Dr Jaco van der Walt, one of the scientists who developed the technology, said the temperatures the BeauTi-fueL plant operated at was high enough to melt the needles and evaporate tissues.

Metals, such as the needles, would simply melt and fall to the bottom of the gassifier.

Van der Walt said BeauTi-fueL is a totally green technology with no by-products.

The container Van der Walt displayed at the show was a small, full-scale unit that would be ideal for small communities that want to power their homes through a generator, or a farmer who wants to produce diesel for his tractors.

At the moment, it is still unwise to power your bakkie or BMW with the fuels, but Van der Walt said the fuels could be used in generators and farming equipment.

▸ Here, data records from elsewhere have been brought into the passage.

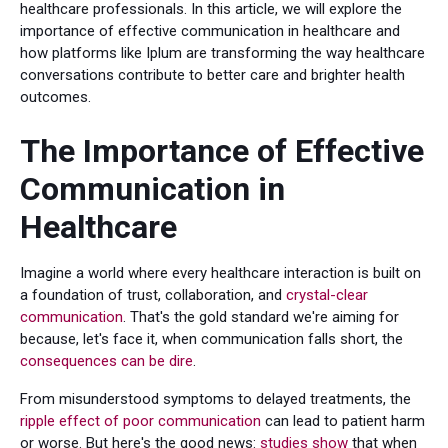
healthcare professionals. In this article, we will explore the
importance of effective communication in healthcare and
how platforms like Iplum are transforming the way healthcare
conversations contribute to better care and brighter health
outcomes.
The Importance of Effective
Communication in
Healthcare
Imagine a world where every healthcare interaction is built on
a foundation of trust, collaboration, and
crystal-clear
communication
. That's the gold standard we're aiming for
because, let's face it, when communication falls short, the
consequences can be dire
.
From misunderstood symptoms to delayed treatments, the
ripple effect of poor communication
can lead to patient harm
or worse. But here's the good news:
studies show
that when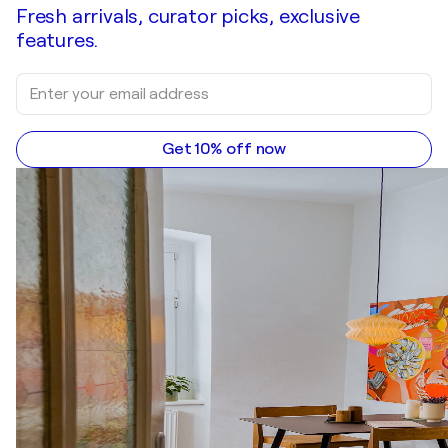
Fresh arrivals, curator picks, exclusive
features.
Get 10% off now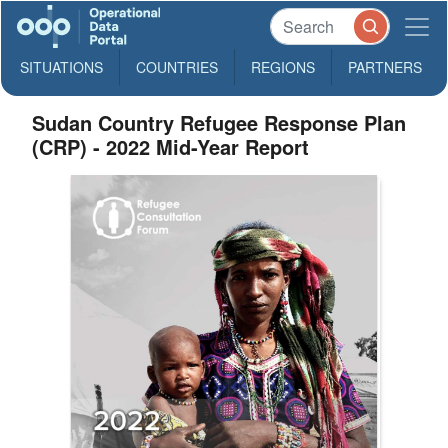
SITUATIONS
COUNTRIES
REGIONS
PARTNERS
Sudan Country Refugee Response Plan
(CRP) - 2022 Mid-Year Report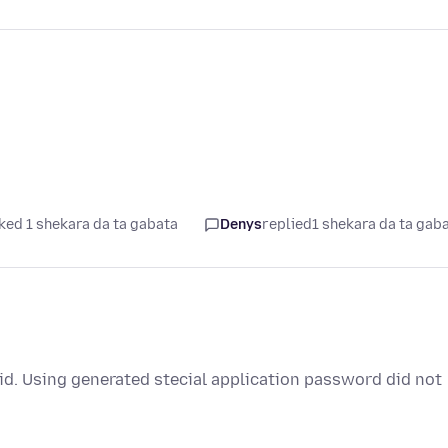
ked 1 shekara da ta gabata
Denys
replied
1 shekara da ta gab
oid. Using generated stecial application password did not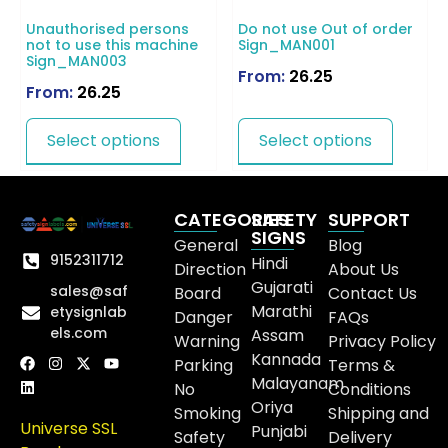
Unauthorised persons
Do not use Out of order
not to use this machine
Sign_MAN001
Sign_MAN003
From:
26.25
From:
26.25
Select options
Select options
CATEGORIES
SAFETY
SUPPORT
SIGNS
General
Blog
9152311712
Hindi
Direction
About Us
Gujarati
sales@saf
Board
Contact Us
Marathi
etysignlab
Danger
FAQs
els.com
Assam
Warning
Privacy Policy
Kannada
Parking
Terms &
Malayanam
No
Conditions
Oriya
Smoking
Shipping and
Universe SSL
Punjabi
Safety
Delivery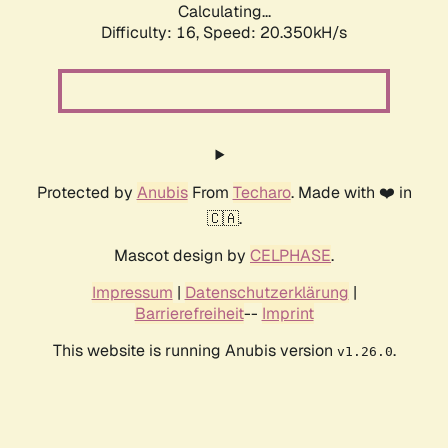
Calculating...
Difficulty: 16,
Speed: 20.350kH/s
Protected by
Anubis
From
Techaro
. Made with ❤️ in
🇨🇦.
Mascot design by
CELPHASE
.
Impressum
|
Datenschutzerklärung
|
Barrierefreiheit
--
Imprint
This website is running Anubis version
.
v1.26.0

The demonstration unit is capable of processing one to three tons of biomass and converting it into one to three barrels of liquid fuelsper day.

The plant was also designed to fit into a 12-metre container and is able to be transported with a truck.

Van der Walt said the plant would be low maintenance, requiring only limited technical knowledge, and with very low running costs.

“A large gassification plant would be able to gassify about 150 to 200 tons of landfill waste every day and can power almost 2?000 homes in the vicinity,” Van der Walt said, adding that the plant was ready for commercial applications.

To get the project off the ground, it would need R10 million as start-up capital, and R2 million thereafter to produce each mobile plant.

Though a unit costs R3 million at current costs, the developers expect that the manufacturing cost of each plant to fall to R1 million.

But Van der Walt believes it’s worth every penny.

He said: “This is a small price to pay for the tremendous benefit, including jobs that will be created.”